Are things getting better for children and families?

In child welfare, there appears to be an awareness that fiscal considerations should not be allowed to outweigh objectives of improved well-being of children and families; i.e., a more important goal than controlling costs is improving services for children and families. In fact, spending increased under several of the initiatives. Although data systems are rarely adequate for allowing state and local agencies to monitor results, establish performance standards, and link performance to financial incentives (see previous subsection), many states are taking steps toward establishing accountability for performance and results. However, not much is known definitively about the effects of the initiatives.

Some states have mechanisms in place to monitor their initiatives. Wisconsin, for example, tracks its initiative in Milwaukee County through extensive state monitoring and fiscal reviews that include analyses of permanency plans to ensure goals are being met. As previously noted, it will be important to maintain the focus on child and family well-being as fiscal reforms continue to try to improve efficiency and system performance.

Most of the initiatives track at least some measures covering established child welfare outcomes (i.e., safety, permanency, and well-being). The way those outcomes are measured depends on the specific initiative’s objectives and target population. For example, Georgia’s Project MATCH’s standards are that 40 percent of the children will improve their functioning and be discharged to a less restrictive placement setting, and a 20-percent reduction will occur in the frequency with which children harm others. A few states have established systems for linking financial rewards and penalties to outcomes. In New York, for example, the Safe and Timely Adoptions and Reunifications (STAR) program provides flexible dollars that agencies can allocate to a broad array of services to achieve timely permanency for children in placement. Agencies can obtain flexible dollars if they are able to show improvements in the length of stay for children in their care; improvement is defined as an increased discharge rate into permanent homes without a corresponding increase in re-entries and transfers to other agencies.

Although positive outcome changes have been documented in several of the states with fiscal reform initiatives, it usually is unknown whether the changes can be attributed to the fiscal reforms because the initiatives have not been rigorously evaluated. Illinois experienced a dramatic reduction in caseload, from over 51,000 to less than 30,000 in 3 years, after implementing the Foster Care Performance Contracting initiative. Milwaukee County, Wisconsin, has begun to see shorter placements for new families and some cost savings. However, these trends have not yet been documented or analyzed by an evaluation, and isolating the impact of each initiative is difficult, especially in places where multiple initiatives are operating.

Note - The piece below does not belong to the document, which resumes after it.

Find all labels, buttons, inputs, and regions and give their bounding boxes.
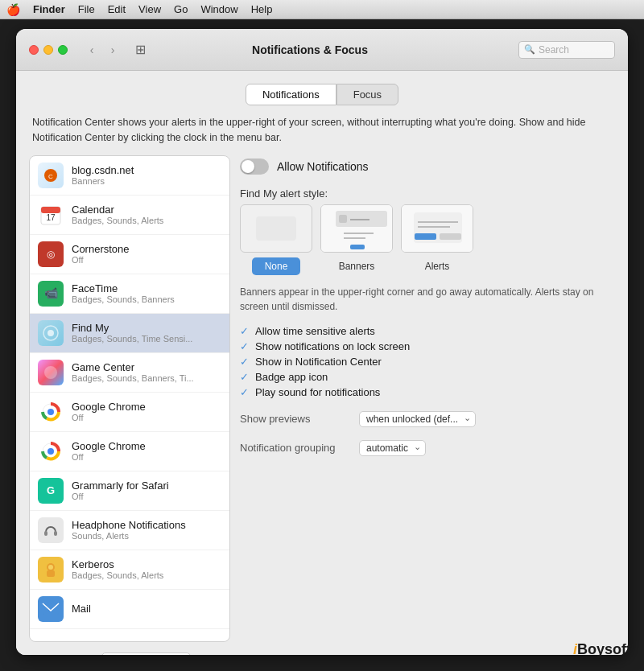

Where initiatives have been evaluated, findings are mixed regarding outcomes. These initiatives include:

  • Arizona’s Family Builders Program, where an evaluation showed that the initiative did not increase children’s safety in their homes overall, although families who accepted services experienced a slight but statistically significant decrease in the risk for child abuse and neglect (Arizona Office of the Auditor General, 2000);
  • Colorado’s Boulder County initiative, where evaluation findings show that managed care has not yet had a discernable effect on outcomes for children and families (Mercer, 2000);
  • Florida’s Community-Based Care initiative, where early evaluation findings show that initiative counties did at least as well as the comparison counties on the outcome indicators and they spent fewer dollars on direct child welfare services (Paulson et al., 2002); and
  • Kansas’s privatization initiative, where the evaluation has found that most of the state’s performance standards have been achieved by the contractors, with the notable exceptions of (1) rates of re-entry into care within 12 months of reunification, and (2) permanent placement within 6 months of referral, where performance has been consistently below standards (James Bell Associates, 2001).

Several other initiatives have evaluations currently under way, and more will be known about the effects of fiscal reforms when those evaluations are concluded. Fully ensuring accountability for outcomes and attributing outcomes to fiscal reforms requires rigorous evaluation. However, performance assessment (carefully defining and consistently tracking specific outcomes and performance indicators) or performance contracting (tying performance on outcomes to financial rewards and penalties) can serve as an interim step on the way to evaluation or as a way to monitor overall trends in outcomes. Fundamentally, it is essential to stress that fiscal considerations, and attention to proximate system performance indicators, not be allowed to overshadow objectives of improved well-being of children and families. Quality-control mechanisms that ensure continual attention to those objectives must be enforced.